Toll was die sich so einfallen lassen, um den User zu nerven ... 
http://www.picxl.de/clamav-probleme-unter-lenny hat bei mir nicht geholfen, was nun, weiß jemand wie es trotzdem geht? ISPConfig 3 + Lenny. Thx.


----------



## pee (18. Apr. 2010)

Probier mal die Lösung von meinem letzten Post. Scheint deinem Post ähnlich zu sein, aber Probieren schadet nicht.

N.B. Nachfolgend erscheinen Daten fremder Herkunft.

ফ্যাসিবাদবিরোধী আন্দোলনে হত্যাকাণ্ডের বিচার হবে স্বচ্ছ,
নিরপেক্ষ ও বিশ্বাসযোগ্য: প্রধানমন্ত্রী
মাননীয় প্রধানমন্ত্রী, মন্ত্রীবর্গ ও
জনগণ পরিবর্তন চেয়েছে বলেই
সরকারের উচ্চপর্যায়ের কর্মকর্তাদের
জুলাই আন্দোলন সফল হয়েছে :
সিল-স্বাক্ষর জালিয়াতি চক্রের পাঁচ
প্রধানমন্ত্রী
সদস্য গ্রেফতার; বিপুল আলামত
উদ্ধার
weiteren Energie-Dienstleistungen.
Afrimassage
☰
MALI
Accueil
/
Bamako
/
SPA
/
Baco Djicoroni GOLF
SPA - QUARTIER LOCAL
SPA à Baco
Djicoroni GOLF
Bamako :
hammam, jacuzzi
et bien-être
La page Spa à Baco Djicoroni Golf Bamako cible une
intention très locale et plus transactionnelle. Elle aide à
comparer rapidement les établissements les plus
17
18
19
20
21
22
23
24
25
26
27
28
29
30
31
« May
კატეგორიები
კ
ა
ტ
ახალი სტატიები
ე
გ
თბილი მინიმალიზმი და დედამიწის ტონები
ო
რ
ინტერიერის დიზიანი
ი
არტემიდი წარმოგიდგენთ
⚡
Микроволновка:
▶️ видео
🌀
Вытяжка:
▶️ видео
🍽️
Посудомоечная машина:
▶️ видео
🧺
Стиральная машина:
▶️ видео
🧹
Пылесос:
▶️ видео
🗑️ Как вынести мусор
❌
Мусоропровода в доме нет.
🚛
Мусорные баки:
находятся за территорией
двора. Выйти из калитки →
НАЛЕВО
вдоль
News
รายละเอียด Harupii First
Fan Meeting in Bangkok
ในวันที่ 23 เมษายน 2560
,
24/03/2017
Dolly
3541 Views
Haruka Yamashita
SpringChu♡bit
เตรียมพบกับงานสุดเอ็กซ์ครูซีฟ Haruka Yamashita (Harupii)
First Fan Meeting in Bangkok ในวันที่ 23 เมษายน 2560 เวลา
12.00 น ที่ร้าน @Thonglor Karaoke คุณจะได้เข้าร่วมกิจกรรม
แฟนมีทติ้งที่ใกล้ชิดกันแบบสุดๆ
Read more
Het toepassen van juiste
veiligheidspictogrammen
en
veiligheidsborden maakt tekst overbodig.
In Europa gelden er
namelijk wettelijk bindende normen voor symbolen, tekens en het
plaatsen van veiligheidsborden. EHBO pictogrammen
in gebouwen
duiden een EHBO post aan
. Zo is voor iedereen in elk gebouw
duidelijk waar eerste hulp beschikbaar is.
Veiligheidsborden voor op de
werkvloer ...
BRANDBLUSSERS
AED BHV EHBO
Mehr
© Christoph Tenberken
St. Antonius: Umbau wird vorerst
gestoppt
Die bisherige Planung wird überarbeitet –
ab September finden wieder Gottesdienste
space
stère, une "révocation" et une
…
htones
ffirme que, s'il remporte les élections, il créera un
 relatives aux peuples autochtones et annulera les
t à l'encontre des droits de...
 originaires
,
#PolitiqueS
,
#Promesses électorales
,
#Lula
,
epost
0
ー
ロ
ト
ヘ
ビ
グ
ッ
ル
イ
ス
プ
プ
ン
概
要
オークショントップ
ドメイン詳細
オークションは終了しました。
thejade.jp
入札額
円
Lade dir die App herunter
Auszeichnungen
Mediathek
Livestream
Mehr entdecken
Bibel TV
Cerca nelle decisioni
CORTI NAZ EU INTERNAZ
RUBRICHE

Vielleicht hattest du bei deinem Versuch ja einen Tippi.


----------



## sence123 (19. Apr. 2010)

*same Prob*

Hallo Forum,

ich hab das selbe Problem mit Ubuntu..... und ispconfig 3

bevor ich nun irgendwas zerschiesse, wie gehe ich am besten unter ubuntu vor?

danke :/


----------



## pee (19. Apr. 2010)

Ohne die genaue Ubuntu-Versionsnummer und die Fehlermeldungen (Hinweise hierzu stehen bereits im Thread), ist eine Hilfestellung schwierig. Hole dies bitte nach.


----------



## sence123 (19. Apr. 2010)

*ups*

sry ok:

Ubuntu 8.10     kernel version:  2.6.27-7-server


.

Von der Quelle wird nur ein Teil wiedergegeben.